= Richborough Energy Park =

Richborough Energy Park is a site of non-traditional power generation, on the site of the former Richborough power station close to the mouth of the River Stour near Sandwich, on the east coast of Kent, England.

==Site history==

The original Richborough power station operated from 1962 to 1996, with final demolition being undertaken in 2012. It originally burnt coal, but later converted to oil and that to the burning of Orimulsion.

The station was also the site of an experimental wind turbine in 1989, which at 1MW was the biggest then installed anywhere in the United Kingdom.

==Current use==
The national grid interconnector from the original power station is still in place and is now the grid link for the offshore Thanet Wind Farm.
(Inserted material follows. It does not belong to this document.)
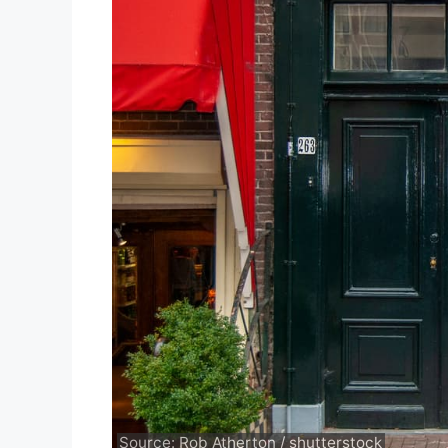
Source: Rob Atherton / shutterstock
The site is the landing site for the ±400 kV 1,000 MW HVDC power cable from Belgium called Nemo Link, built by Siemens, which entered commercial service on 31 January 2019.

==Plans==
The current owner of the site, BFL Management Ltd, plan to bring the site back into use as a £750 million green energy park. There are additional plans to create additional recycling and green energy facilities on site, including an anaerobic digester, a waste processing plant, a biomass combined heat and power generator, a pyrolysis plant and a peak demand 30MW diesel generator. As of 2023-24 a battery storage facility was in process of being constructed, part of this was operational in January 2024. When fully operational, the park could provide up to 1,400MW of power, employing 100 full-time equivalents, with up to 500 jobs in the construction phase.